Hinson was faced with one solitary anti-gay vote, an anti-promotion of homosexuality amendment to the Legal Services Corporation Authorization Bill in 1980. When the amendment was offered by Rep. Larry McDonald (D-Ga.), rather than vote on it, Hinson left the floor and went to a physician’s appointment. Hinson noted this in a personal letter in which he explains that author Michelangelo Signorile, in writing the first edition of Queer in America, erred in stating he had voted against gay rights.

In the second edition of Queer in America, no such assertion exists.

“I can’t look into his heart,” Hinson wrote of Signorile’s first attempt, “but I can judge his research skills which, in my case, are absolutely abominable.”

Hinson’s congressional career was remembered fondly, and to this day still is.

Stuart P. Stevens, once a Hinson staffer and campaign worker, recalled in a 1995 Clarion-Ledger article that Hinson was “an exceedingly bright, very gifted person in many ways.” Stevens and Hinson originally met when Stevens was a page for Rep. Charley Griffin (D-Miss.), Hinson was the Chief of Staff.

Stevens, today a media consultant who served in Mitt Romney’s 2008 primary campaign and became the Utah Governor’s (and now US Senate Candidate) top strategist for 2012, still has warm memories of Hinson.

“Jon ran against the son of Senator John Stennis and no one thought he could win,” said Stuart of Hinson’s first campaign. “He called me when I was in film school at UCLA and asked me to make ads for him. I told him that I really didn’t know how to make ads, but he said he couldn’t afford to hire anyone and I had to. Sort of joking but sort of not. He ended up winning which really was a function of him being a good candidate and being in the right place at the right time, not our ads. “

“Jon was a wonderful person,” recalled Stevens. “Funny, smart, very kind to those working for him. You know he came from Tylertown, Mississippi, and his dad was a Democratic Supervisor. Loved his parents.” Hinson’s mother and father both tragically perished after a fire in 1984.

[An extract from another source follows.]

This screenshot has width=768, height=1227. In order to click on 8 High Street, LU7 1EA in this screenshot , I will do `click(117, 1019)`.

According to the New York Times, his father was in his fifth term as supervisor and his mother was the Tylertown librarian at the time. “Those small-town Mississippi roots were always with Jon,” remarked Stevens.

Saying goodbye

Stevens says he and Hinson didn’t remain as close as he had liked. “I spoke to Jon a few times after he resigned but sadly didn’t really stay in touch,” said Stuart. “I wish I had.”

Bart Forbes’ tribute to Hinson drew on not only his memories, but those of Hinson’s friends from Mississippi. So touched by Hinson were these friends that one offered the following words to Forbes: “It was great to have had the opportunity to spend time with Jon on his last two visits to Tylertown. Although there were years when I did not see him I never lost faith in him.”

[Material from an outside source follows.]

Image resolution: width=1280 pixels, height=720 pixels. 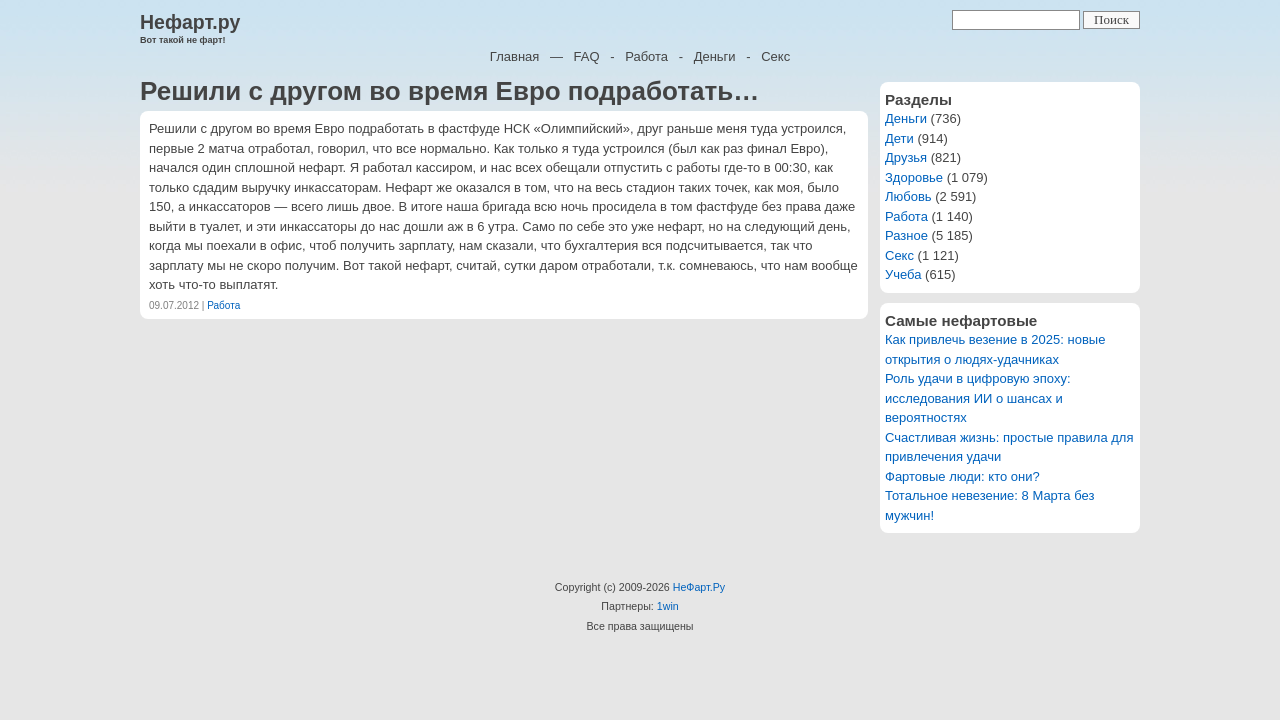 What do you see at coordinates (587, 56) in the screenshot?
I see `FAQ` at bounding box center [587, 56].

Yet, it’s in Hinson’s own words that his humanity is most visible.

In his address to Virginians for Justice, Hinson begins his closing remarks with the following:

“Let us not be blinded to the intentions of those who mean to do us harm but let us not be blinded to the efforts being made by the good-hearted people out there who may not yet be ready to make a whole-hearted commitment to our cause…for ignorance is a curable disease. Finally, let us hold tightly to each other, believing in each other, and believing in the essential. Consummate rightness of our cause in its eventual triumph. It will come, soon or late, it will come.”

Hinson died of respiratory failure resulting from AIDS in Silver Spring, Maryland in July of 1995. He was 53.